# rounds 500-600



## tropicmaster (Dec 20, 2009)

1 box of 50 in each group. I am lovin my Kimber!


----------



## tropicmaster (Dec 20, 2009)




----------



## twomode (Jun 7, 2009)

From the looks of it your Kimber is lovin you right back! Nice shooting. I was at the range a few days ago with my stuff and a neighbor came along as well as another couple. I got to shoot my first 1911 a Kimber and a second one a Sig. Planted some very nice groups with both. Nice shooters indeed!


----------



## VasSigmeister (Jan 3, 2010)

Man, I wish I could shoot like that!
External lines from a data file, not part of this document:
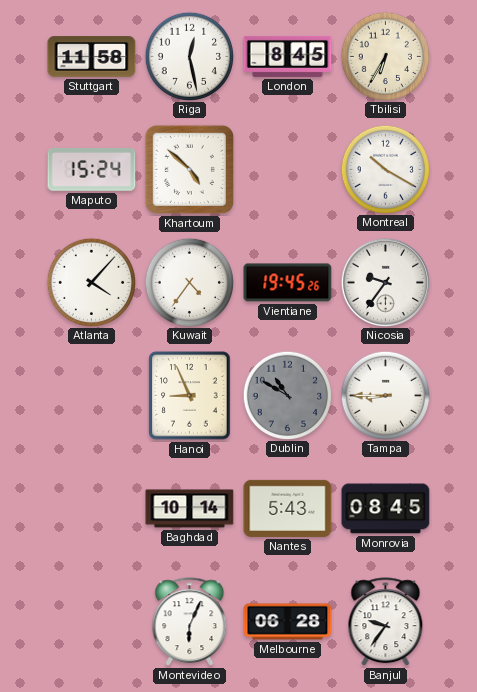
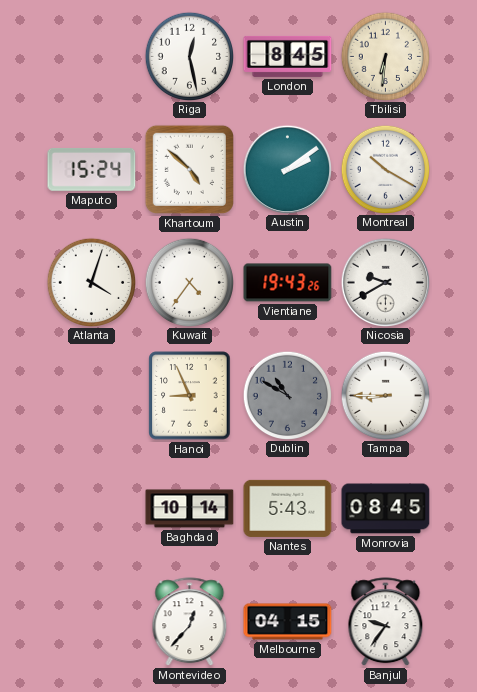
Stuttgart: 11:58 -> none
Tbilisi: 6:35 -> 6:31
Austin: none -> 2:09
Atlanta: 4:07 -> 4:03
Vientiane: 19:45 -> 19:43
Nicosia: 9:36 -> 9:40
Montevideo: 6:04 -> 12:37
Melbourne: 06:28 -> 04:15
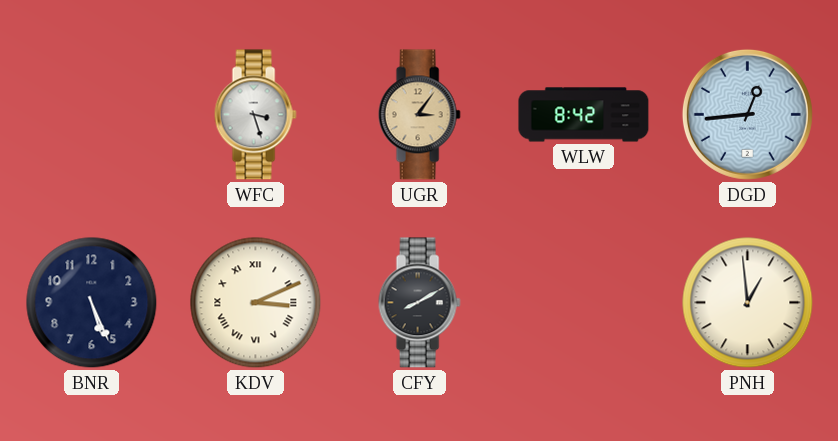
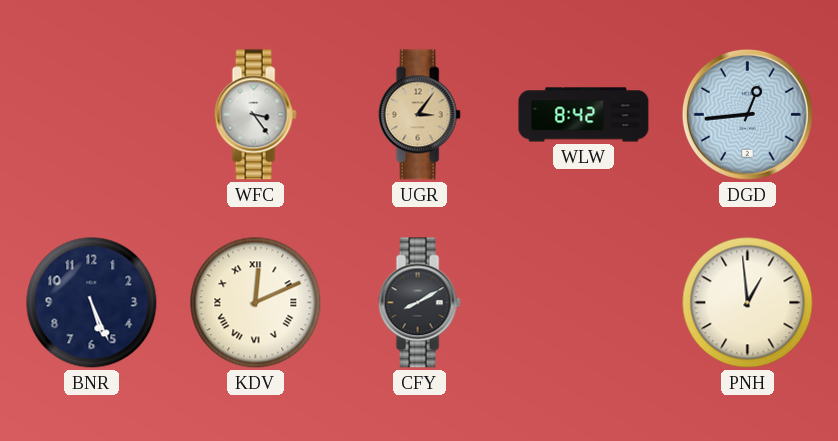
WFC: 3:27 -> 3:24
KDV: 3:11 -> 12:11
My 50 holes would be all over the place...


----------



## Kano (Mar 8, 2009)

Good shooting ......What distance ??


----------



## tropicmaster (Dec 20, 2009)

Kano said:


> Good shooting ......What distance ??


10 yards, This was strictly form practice. Deliberate, somewhat slow draw, 2 rounds as fast as I can be accurate and reholster. By the end of the session I was getting down around 2 1/2 seconds from initiation to second shot fired. I was not really working for accuracy, but was pleased it was not bad. After I get the form down I will start serious work on accuracy.


----------



## Kano (Mar 8, 2009)

tropicmaster said:


> 10 yards, This was strictly form practice. Deliberate, somewhat slow draw, 2 rounds as fast as I can be accurate and reholster. By the end of the session I was getting down around 2 1/2 seconds from initiation to second shot fired. I was not really working for accuracy, but was pleased it was not bad. After I get the form down I will start serious work on accuracy.


Sounds like a plan ....:smt023


----------